### What is required
Each record must be written out again exactly. Skip any picture it contains.

(Saved entries)
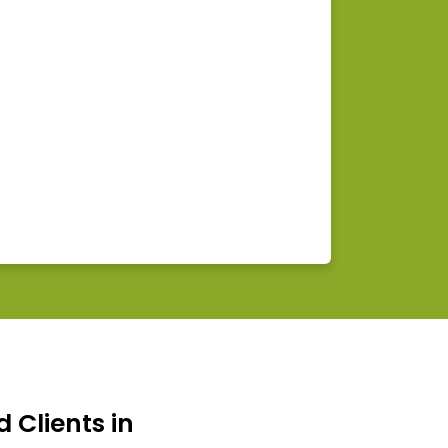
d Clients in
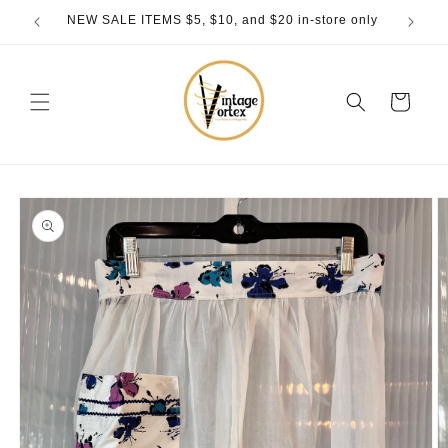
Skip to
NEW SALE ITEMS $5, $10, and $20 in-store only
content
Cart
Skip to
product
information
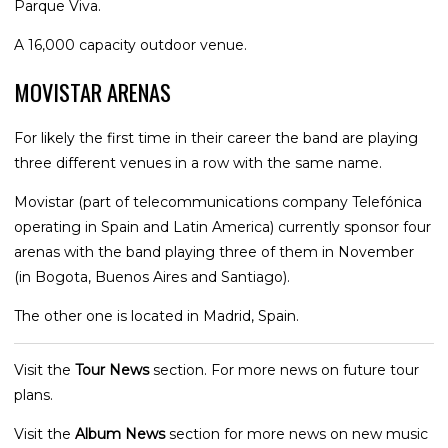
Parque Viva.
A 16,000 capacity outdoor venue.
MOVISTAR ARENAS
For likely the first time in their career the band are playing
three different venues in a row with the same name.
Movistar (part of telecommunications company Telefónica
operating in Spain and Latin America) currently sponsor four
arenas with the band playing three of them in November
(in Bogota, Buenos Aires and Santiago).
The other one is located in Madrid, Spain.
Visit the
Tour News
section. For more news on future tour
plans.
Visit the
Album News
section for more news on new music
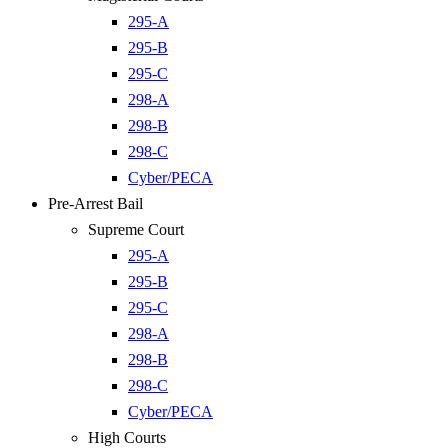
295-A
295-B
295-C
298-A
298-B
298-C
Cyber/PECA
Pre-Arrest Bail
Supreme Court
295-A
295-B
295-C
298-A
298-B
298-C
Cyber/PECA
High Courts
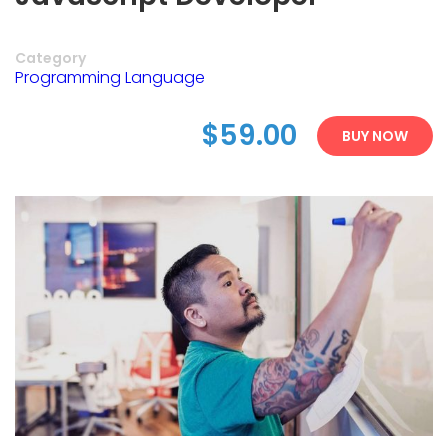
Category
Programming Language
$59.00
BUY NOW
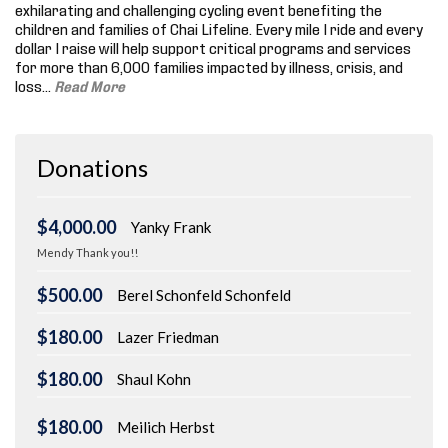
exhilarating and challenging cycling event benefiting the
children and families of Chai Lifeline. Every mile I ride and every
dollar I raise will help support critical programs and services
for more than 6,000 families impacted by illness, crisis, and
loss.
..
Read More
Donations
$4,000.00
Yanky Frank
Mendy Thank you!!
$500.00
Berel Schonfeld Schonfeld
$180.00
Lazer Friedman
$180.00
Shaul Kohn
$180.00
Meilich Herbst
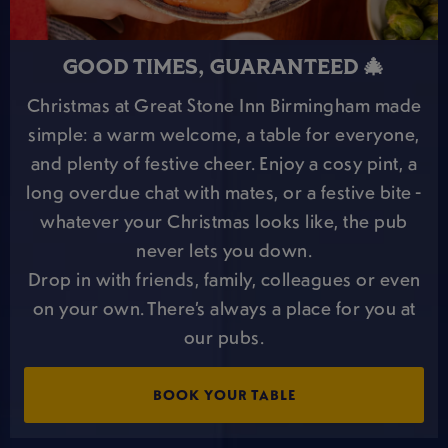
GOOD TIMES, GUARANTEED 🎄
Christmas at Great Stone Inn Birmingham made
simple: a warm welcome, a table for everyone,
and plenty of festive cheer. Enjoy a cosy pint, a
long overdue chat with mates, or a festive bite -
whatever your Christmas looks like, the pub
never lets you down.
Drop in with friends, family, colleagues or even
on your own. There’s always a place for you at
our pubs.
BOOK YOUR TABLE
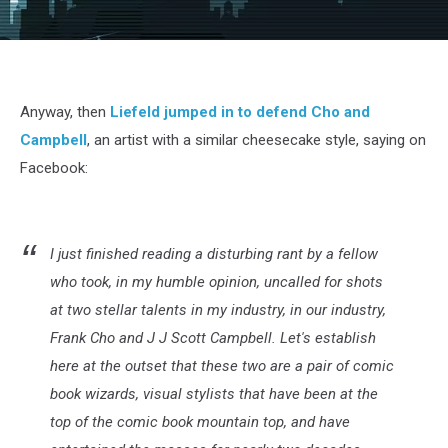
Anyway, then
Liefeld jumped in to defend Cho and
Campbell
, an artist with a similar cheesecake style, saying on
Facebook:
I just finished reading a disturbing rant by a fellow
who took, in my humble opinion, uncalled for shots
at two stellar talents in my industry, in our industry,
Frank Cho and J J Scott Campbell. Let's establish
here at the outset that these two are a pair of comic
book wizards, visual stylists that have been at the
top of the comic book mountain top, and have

### Response below
d Clients in
Skip to
NEW SALE ITEMS $5, $10, and $20 in-store only
content
Cart
Skip to
product
information
Parque Viva.
A 16,000 capacity outdoor venue.
MOVISTAR ARENAS
For likely the first time in their career the band are playing
three different venues in a row with the same name.
Movistar (part of telecommunications company Telefónica
operating in Spain and Latin America) currently sponsor four
arenas with the band playing three of them in November
(in Bogota, Buenos Aires and Santiago).
The other one is located in Madrid, Spain.
Visit the
Tour News
section. For more news on future tour
plans.
Visit the
Album News
section for more news on new music
295-A
295-B
295-C
298-A
298-B
298-C
Cyber/PECA
Pre-Arrest Bail
Supreme Court
295-A
295-B
295-C
298-A
298-B
298-C
Cyber/PECA
High Courts
Category
Programming Language
$59.00
BUY NOW
exhilarating and challenging cycling event benefiting the
children and families of Chai Lifeline. Every mile I ride and every
dollar I raise will help support critical programs and services
for more than 6,000 families impacted by illness, crisis, and
loss.
..
Read More
Donations
$4,000.00
Yanky Frank
Mendy Thank you!!
$500.00
Berel Schonfeld Schonfeld
$180.00
Lazer Friedman
$180.00
Shaul Kohn
$180.00
Meilich Herbst
GOOD TIMES, GUARANTEED 🎄
Christmas at Great Stone Inn Birmingham made
simple: a warm welcome, a table for everyone,
and plenty of festive cheer. Enjoy a cosy pint, a
long overdue chat with mates, or a festive bite -
whatever your Christmas looks like, the pub
never lets you down.
Drop in with friends, family, colleagues or even
on your own. There’s always a place for you at
our pubs.
BOOK YOUR TABLE
Anyway, then
Liefeld jumped in to defend Cho and
Campbell
, an artist with a similar cheesecake style, saying on
Facebook:
I just finished reading a disturbing rant by a fellow
who took, in my humble opinion, uncalled for shots
at two stellar talents in my industry, in our industry,
Frank Cho and J J Scott Campbell. Let's establish
here at the outset that these two are a pair of comic
book wizards, visual stylists that have been at the
top of the comic book mountain top, and have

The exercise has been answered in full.